Supreme Court Gives Guantanamo Detainees Right to Challenge Imprisonment

Rejecting the Bush administration’s arguments for national security and the 2006 Military Commission Act, the Supreme Court ruled today that the foreign terror suspects being held at the Guantanamo Bay prison may challenge their detentions in civilian federal court. In the Court’s 5-4 ruling, the majority stated that the Constitution does not permit Congress to suspend habeas corpus unless our country faces rebellion or invasion.

The decision, a stunning setback for the Bush presidency, is historical in that it defends individual liberties over national security, even in times of heightened precaution. The decision is also a marker of hope for many Americans who believe the system of checks and balances in the Constitution to be fatally flawed in light of the expansion of the executive branch’s powers since 9/11. The controversial ruling is also likely to become a campaign issue in the upcoming presidential election.
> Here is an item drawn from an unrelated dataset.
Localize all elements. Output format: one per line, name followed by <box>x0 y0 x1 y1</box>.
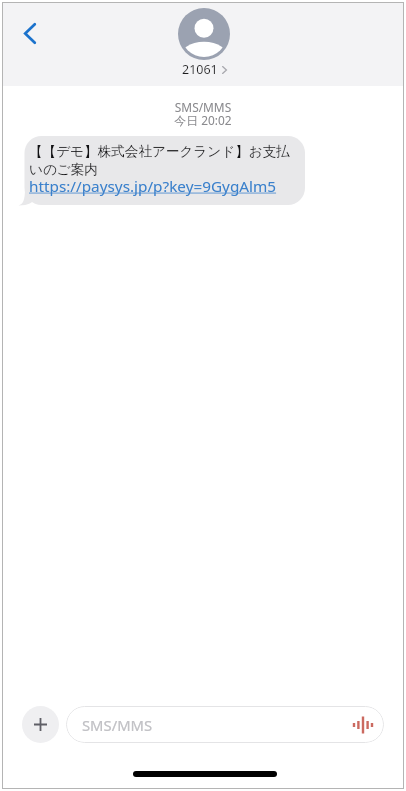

In his less-than-subtle minority opinion, Justice Antonin Scalia wrote that the United States is “at war with radical Islamists,” and that “the Nation will live to regret what the Court has done today. I dissent.” Writing independently from the other four Justices in the majority, Justice David Souter concluded that Scalia and the other dissenting justices did not fully grasp “the length of the disputed imprisonments, some of them represented here today having been locked up for six years.” Several of the detainees at Guantanamo have been held there on flimsy evidence, or by mere suspicion alone.

Although, as the Center for Constitutional Rights director Vincent Warren puts it, “The Supreme Court has finally brought down an end to one of our nation’s most egregious injustices,” the decision does not mean that the detainees will be released. Those questions will be left to the District Court judges set to hear the detainees’ challenges. In addition, the detainees are not allowed defense lawyers, but rather a “personal representative” assigned to each prisoner by the U.S. military.